Horário da polêmica

20 de Outubro de 2017
Nylton Gomes Batista

Nylton Gomes Batista

Ainda não foi desta vez, mas quase que foi! O horário de verão, por diversos (incluindo-se este) denunciado como ingerência abusiva do governo, na vontade do povo, para não dizer comprometedora da saúde, em razão da alteração do biorritmo, ainda prevalece e deve contribuir para o aumento da ira popular. Criado em terras alheias, ainda no século dezenove, foi adotado no Brasil, em 1931, pelo governo Vargas. Alternaram-se períodos com sua adoção e não adoção até que, em 2008, foi tornado permanente, tendo data para começar e para terminar a cada verão. Seu início foi fixado para o terceiro domingo de outubro e seu término no terceiro domingo de fevereiro, exceto nos anos em carnaval cair antes desse domingo.

No início, embora parte da população reclamasse, havia pouco conhecimento sobre a influência do horário de verão sobre a saúde. Mediante estudos, entre os quais o relativo ao biorritmo, sabe-se atualmente que o organismo humano não é algo, manipulável à vontade, pois ainda que alguns pensem ser donos do próprio corpo, não o somos. O corpo está entre as coisas que obedecem às chamadas leis naturais, em defesa das quais tanto discurso se faz, infelizmente com pouca ação em contrapartida. Com ligeiras variações cada indivíduo tem sua hora de se recolher para o repouso necessário, após o qual soa momento de nova vigília, para se entregar aos afazeres quotidianos. Alteração, no tempo dessa rotina, seguindo-se a mesma coisa quanto à hora da alimentação e demais afazeres, não se faz sem algum dano ao organismo afeito um ritmo prefixado. Os efeitos, sentidos objetivamente, podem não ir além dos primeiros dias, como dizem alguns, mas não é bem o que acontece. O organismo não se acostuma, porém o individuo se acomoda à nova situação, imposta de fora, enquanto conflitos se dão entre a natureza interna e a ingerência da vontade externa. Os efeitos adversos ao organismo humano, assim como os danos à natureza, decorrentes de agressões ao meio ambiente, só vão se manifestar mais tarde.

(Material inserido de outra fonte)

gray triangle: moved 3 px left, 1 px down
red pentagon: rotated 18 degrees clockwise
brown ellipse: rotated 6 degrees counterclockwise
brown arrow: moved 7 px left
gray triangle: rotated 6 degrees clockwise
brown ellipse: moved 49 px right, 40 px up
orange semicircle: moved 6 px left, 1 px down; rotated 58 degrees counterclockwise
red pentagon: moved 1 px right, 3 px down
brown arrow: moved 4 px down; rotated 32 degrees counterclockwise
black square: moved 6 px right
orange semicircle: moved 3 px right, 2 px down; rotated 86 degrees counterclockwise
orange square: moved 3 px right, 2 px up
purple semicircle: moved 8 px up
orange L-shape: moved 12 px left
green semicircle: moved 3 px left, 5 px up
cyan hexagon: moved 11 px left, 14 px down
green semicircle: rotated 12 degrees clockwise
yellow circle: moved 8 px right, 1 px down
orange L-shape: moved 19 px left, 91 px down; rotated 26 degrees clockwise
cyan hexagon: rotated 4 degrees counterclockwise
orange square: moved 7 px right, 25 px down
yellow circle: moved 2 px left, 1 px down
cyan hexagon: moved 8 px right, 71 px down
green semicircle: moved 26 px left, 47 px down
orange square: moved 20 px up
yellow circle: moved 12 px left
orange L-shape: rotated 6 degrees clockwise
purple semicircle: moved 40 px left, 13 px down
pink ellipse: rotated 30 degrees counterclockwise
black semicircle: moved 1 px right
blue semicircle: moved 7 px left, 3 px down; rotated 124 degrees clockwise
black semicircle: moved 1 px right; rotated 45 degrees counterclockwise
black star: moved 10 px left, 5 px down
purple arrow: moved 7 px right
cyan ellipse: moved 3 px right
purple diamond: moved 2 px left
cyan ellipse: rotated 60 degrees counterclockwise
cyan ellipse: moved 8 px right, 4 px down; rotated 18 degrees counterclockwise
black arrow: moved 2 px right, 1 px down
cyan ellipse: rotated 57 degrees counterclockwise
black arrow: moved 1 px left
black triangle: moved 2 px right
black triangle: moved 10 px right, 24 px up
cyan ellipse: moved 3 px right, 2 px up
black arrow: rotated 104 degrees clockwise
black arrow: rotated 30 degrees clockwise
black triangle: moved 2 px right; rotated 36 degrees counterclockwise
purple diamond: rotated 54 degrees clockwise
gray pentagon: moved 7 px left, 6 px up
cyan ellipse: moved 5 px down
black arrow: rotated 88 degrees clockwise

Entre os que aprovam o horário de verão, argumenta-se ser o horário favorável à prática de caminhadas, de esportes, em razão das tardes mais amplas. A argumentação não deixa de ter lógica, mas pode ser também usada para o aproveitamento das manhãs mais longas do horário normal, para as mesmas finalidades, com a vantagem do aproveitamento de ar mais puro e de ter o corpo descansado.

A julgar pelo suspense do governo em torno de possível abolição do nefando horário, no momento atual, que acabou não se confirmando, acredita-se não mais será adotado no próximo ano. Da parte governamental, alega-se o baixo consumo de energia, consequência natural da crise econômica como motivo para deixa-lo de lado, mas a conversa deveria ser outra. Na verdade, a mentira não mais se sustenta. A ridícula economia de cinco por cento, além de perdida na iluminação extra das festas de fim de ano, deve estar sendo superada, com larga margem, pela produção de energia fotovoltaica. Finalmente, expande-se no país a exploração da luz solar para fins de geração de energia elétrica. É o que se constata, ao acompanhar relatórios demonstrativos sobre empreendimentos, no setor, e informações sobre o interesse do mercado consumidor. Em razão disso, cai por terra o falacioso argumento da necessidade de economizar para não faltar... há energia a sobrar!

Horário de verão, no Brasil, é produto da mania imitativa tupiniquim, o que enseja a vizinhos rotular-nos “los macaquitos brasileños”, embora sejam os maiores consumidores externos da banana brasileira. O lastimável é que cópias e imitações são feitas do dispensável ou não de acordo com cultura, costumes e necessidades locais, descartando-se o bom, possivelmente proveitoso, ainda que necessitado de adaptações à realidade tupiniquim.

Enquanto, lá fora, o horário de verão tem a economia como objetivo mediante melhor aproveitamento das tardes prolongadas, cá o objetivo está no turismo litorâneo, que muito se beneficia no período da estação mais quente que, tradicionalmente, é também o das férias. Não ficando bem admitir protecionismo a único setor apela-se para a necessidade de economia. Tradicionalmente, no período primavera-verão ocorrem as férias e grande fluxo de pessoas converge para o litoral. Aí pode estar a verdadeira razão para o horário de verão. É de interesse da indústria do turismo maior aproveitamento das tardes ensolaradas, que se tornam ainda maiores com a extensão de uma hora. Para hotéis, clubes, bares, restaurantes, veranistas e toda a diversidade na área do lazer e recreação, na orla litorânea, o horário de verão é mágico. Para grande parte dos que continuam no trabalho, mormente os afastados do litoral, o mesmo horário é suplício.